The separation of powers and how it played out last month

[This is written for secondary school students and others who asked about it.]

The Westminster  system of Government we adopted in 1975, adheres to the principle of the separation of   powers.

This means the three arms of government – Parliament, the Judiciary and the executive can’t interfere with each other’s decisions.

They are  independent, free functioning arms of government  that uphold the  laws of Papua New Guinea. The courts can’t tell the parliament what to do. The PM and his Cabinet can’t be dictated to by the courts and  parliament can’t make the courts and the executive do its bidding.

But over the four decades, the system has been put to the test.  Pushed to its limits by aggrieved politicians and bureaucrats, the three arms appear to  have always survived the pressure.

In recent years,  the courts have become like a  principal, adjudicating over disagreements brought to the office  from the classroom  and the playground.  It has become like the last resort, used by those within the government system to prove or disprove interpretations of law or settle disputes arising from either one of the other two arms of government.

Former Chief Justice Sir Arnold Amet, who saw  his share of politicians running to the courts

Three weeks ago,  a five man  supreme court bench handed down a ruling related to  matters of parliament.

The supreme court reference from opposition leader, Belden Namah sought to clarify if sections of the constitution were breached when the speaker unilaterally accepted the withdrawal of  Peter O’Neill’s nomination as Prime Minister on the floor.

On May 19th last year, Peter O’Neill resigned as Prime minister leaving a vacancy in the  top post.   On the 30th parliament  was recalled and the speaker called for nominations for the PM’s post.  Enga Governor, Peter Ipatas nominated James Marape and Patrick Pruaitch nominated Peter O’Neill.
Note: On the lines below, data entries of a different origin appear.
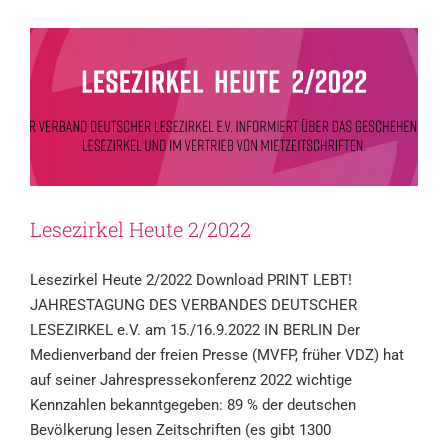
Lesezirkel Heute 2/2022
Lesezirkel Heute 2/2022 Download PRINT LEBT!
JAHRESTAGUNG DES VERBANDES DEUTSCHER
LESEZIRKEL e.V. am 15./16.9.2022 IN BERLIN Der
Medienverband der freien Presse (MVFP, früher VDZ) hat
auf seiner Jahrespressekonferenz 2022 wichtige
Kennzahlen bekanntgegeben: 89 % der deutschen
Bevölkerung lesen Zeitschriften (es gibt 1300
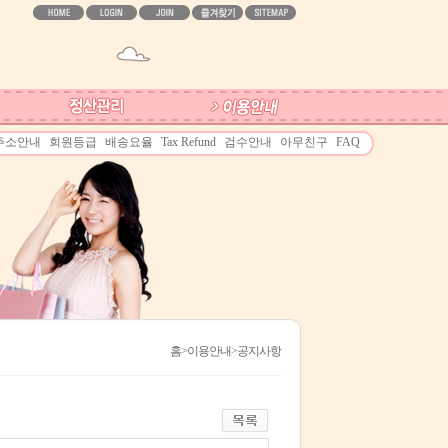
주소안내
회원등급
배송요율
Tax Refund
검수안내
아무친구
FAQ
홈
>이용안내>공지사항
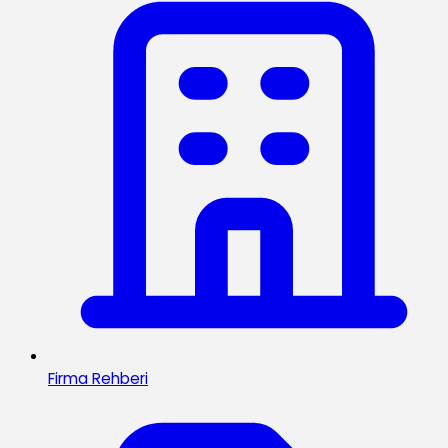
Firma Rehberi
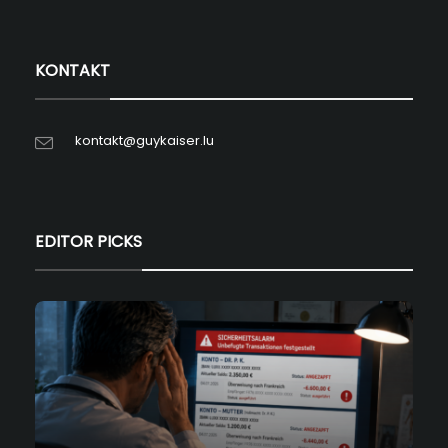
KONTAKT
kontakt@guykaiser.lu
EDITOR PICKS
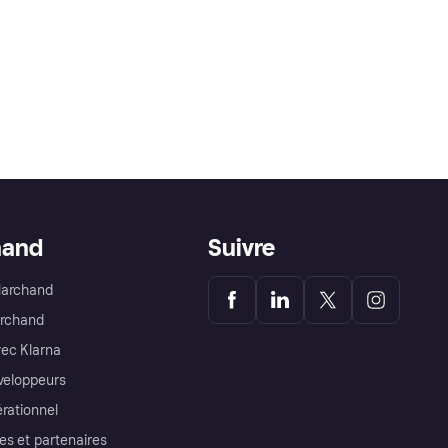
hand
Suivre
Marchand
archand
ec Klarna
éveloppeurs
érationnel
es et partenaires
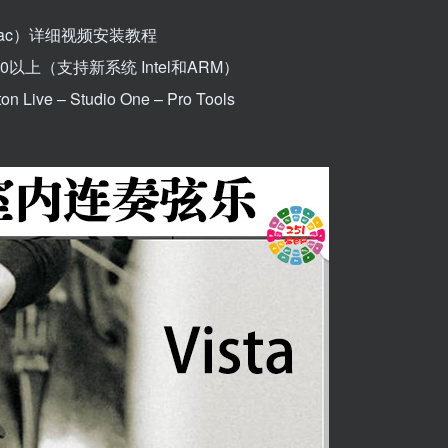
n Mac）详细视频安装教程
.10以上（支持新系统 Intel和ARM）
 Live – Studio One – Pro Tools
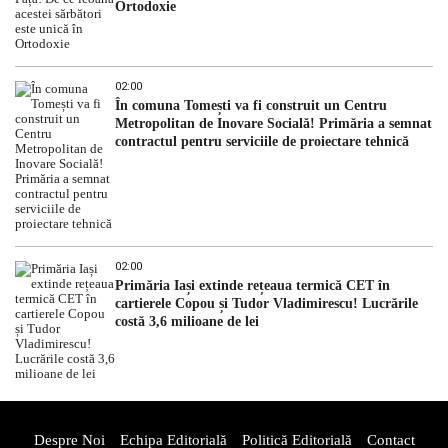
Ortodoxie
02:00
În comuna Tomești va fi construit un Centru
Metropolitan de Inovare Socială! Primăria a semnat
contractul pentru serviciile de proiectare tehnică
02:00
Primăria Iași extinde rețeaua termică CET în
cartierele Copou și Tudor Vladimirescu! Lucrările
costă 3,6 milioane de lei
Despre Noi
Echipa Editorială
Politică Editorială
Contact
After O’Neill accepted the nomination, Rabaul MP, Dr. Allan Marat  nominated Sir Mekere Morauta.  Immediately after  the speaker closed nominations, Peter O’Neill withdrew his nomination leaving just Marape and Sir Mekere.

The nomination and withdrawal caused confusion and uncertainty. 

But the court found, through its interpretation that while there was  room to raise those concerns on the floor of parliament – which is , the appropriate forum as per the principles of separation, nobody questioned the decision by the speaker to accept the withdrawal  of nominations.

What happened then in that short space of time in parliament on the 30th of May 2019,  and in the minds of those present  is left to interpretation.  It could have been that the urgency to elect a new Prime Minister rendered questions over O’Neill’s nomination withdrawal unnecessary.

Those decisions were brought to the courts for interpretation.

The Court made a ruling that it could not make a decision on matters of parliament and,  upholding the principle of the separation of powers, the five judges basically said,  the speaker exercised his authority  within the realm of parliament.  

And therefore the matter was non-justiciable… meaning the courts could not make a decision as it was not in their power to do so.